The Mississippi Delta has lush, rolling hills rising from fertile flatlands, alluvial swamps, serpentine rivers and pine forests teeming with wildlife. With Wonderbird No. 61 gin, three entrepreneurs with ties to the area have tried to capture in a bottle the sensory delights of the fertile crescent.
Wonderbird Spirits, which started in 2018 near Oxford, is northern Mississippi’s first distillery, the brainchild of Thomas Alexander, Rob Forster and Chand Harlow. Its name and logo pay tribute to the fact that the Delta is the most important bird and waterfowl migration corridor on the continent, with more than 325 species migrating through it. “The name is meant to evoke new beginnings and a sense of optimism,” Forster said.
Added Alexander: “It makes sense that a world-class gin can come from here, if you look around and see the flora that comes from this place.”
Gin typically is made from a blend of grains, including wheat, barley and rye, with the only requirements being the inclusion of juniper, and proof of at least 80. However, Wonderbird is the only known U.S. gin with rice as a base, and only the third in the world, the other two being in Japan.
Credit: Wonderbird Spirits
Credit: Wonderbird Spirits
Using rice in the gin is another connection with the Delta. They tried corn, and even sweet potatoes, but settled on rice from family-run, single-estate Two Brooks Farm. “When a friend put us in touch, and they gave us samples of their jasmine rice to play around with, we knew we had found our fermentation substrate,” Forster said. The use of 100% jasmine rice lends a subtly complex flavor profile, as well as a clean foundation, with natural aromatics.
In another creative touch, Wonderbird gin is made using koji, the same fermentation agent used in making soy sauce and sake. The koji sets enzymes to work, breaking down rice starches into simple sugars that easily are converted into alcohol. The koji is soaked, steamed, mixed with rice, fermented and then introduced to yeast, and distilled. There is a natural aquifer below the distillery’s property, providing a pure water source. The neutral spirit produced goes through numerous distillations in a pot column hybrid still.
The number 61 in the gin’s name signifies the 61st combination of the 10 botanicals they settled on during months of recipe development. “We continued up into the 80s, but kept coming back to 61 as a standout iteration,” Forster said.
During the building of the distillery, the team asked a professional forager to walk the 20 acres of largely wooded hills with them. “Over a very hot six hours, he showed us perhaps 20 potential botanicals for our gin growing natively on the land,” he added.

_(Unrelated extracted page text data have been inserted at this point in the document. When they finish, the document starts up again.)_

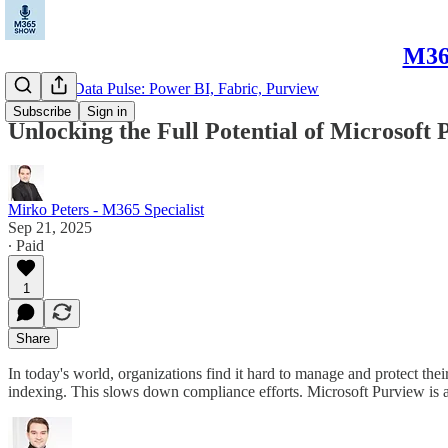
M365
Microsoft Data Pulse: Power BI, Fabric, Purview
Subscribe
Sign in
Unlocking the Full Potential of Microsoft
Mirko Peters - M365 Specialist
Sep 21, 2025
∙ Paid
1
Share
In today's world, organizations find it hard to manage and protect th
indexing. This slows down compliance efforts. Microsoft Purview is 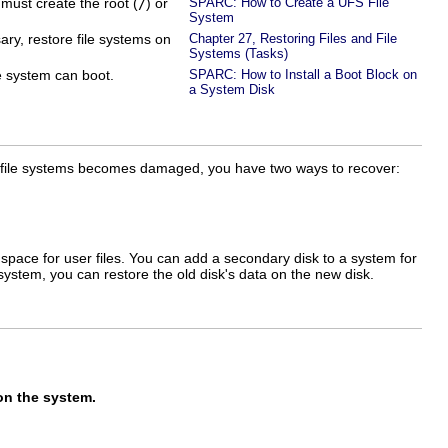
ust create the root (
/
) or
SPARC: How to Create a UFS File
System
ary, restore file systems on
Chapter 27, Restoring Files and File
Systems (Tasks)
he system can boot.
SPARC: How to Install a Boot Block on
a System Disk
hese file systems becomes damaged, you have two ways to recover:
 space for user files. You can add a secondary disk to a system for
ystem, you can restore the old disk's data on the new disk.
on the system.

Two of the 10 botanicals they used came from their property. Native tribes from the area used red clover as medicinal tea; red clover tops provide a chamomile-like note in the gin. The Choctaw also used the Southern loblolly pine needles for medicinal purposes, and pine shoots from a tree behind the distillery offer flavor, as well as a singularity to each bottle.
For the best expression, each added botanical is distilled individually, calling out precise notes and further cleaning and smoothing the distillate. The botanicals then are blended, which leads to a more layered spirit.
On the nose, Wonderbird is delicate, with a hint of vanilla, not unlike the flowers of clematis, which trail over fences and riverbanks in the Delta. There is a weighty mouthfeel from the jasmine rice, a silky sweetness that envelopes and complements the botanicals. In addition to the soft, expected juniper, herbal bay leaf, rosemary and lemongrass complement restrained notes of coriander and black tellicherry peppercorn. There’s a touch of wormwood-like Angelica root, too. The finish is lemon peel. Meyer lemon is used, for a more delicate citrus approach that lingers.
The end result tastes thoughtful, and is wonderful over a cube.
Experts agree. Wonderbird No. 61 garnered two gold medals at the San Francisco World Spirits competition in 2020, and the first of an experimental gin series, No. 97 Magnolia (made with the fresh magnolia blossoms) won gold in 2021.
For many distilleries, gin is a necessary pursuit while they wait for whiskey to mature. That is not the case at Wonderbird, where the endgame is a world-class gin with a taste of place.
“We will be a gin house for the foreseeable future,” Forster said. “We like the creativity gin allows, and esteem its place in cocktail history and culture.”
Wonderbird (wonderbirdspirits.com) is expanding its rollout in Georgia, with 750-milliliter bottles currently available for $49 at Bim’s Liquor, Little Five Package, Decatur Package, Elemental Spirits, Holeman & Finch Bottle Shop and All American Package.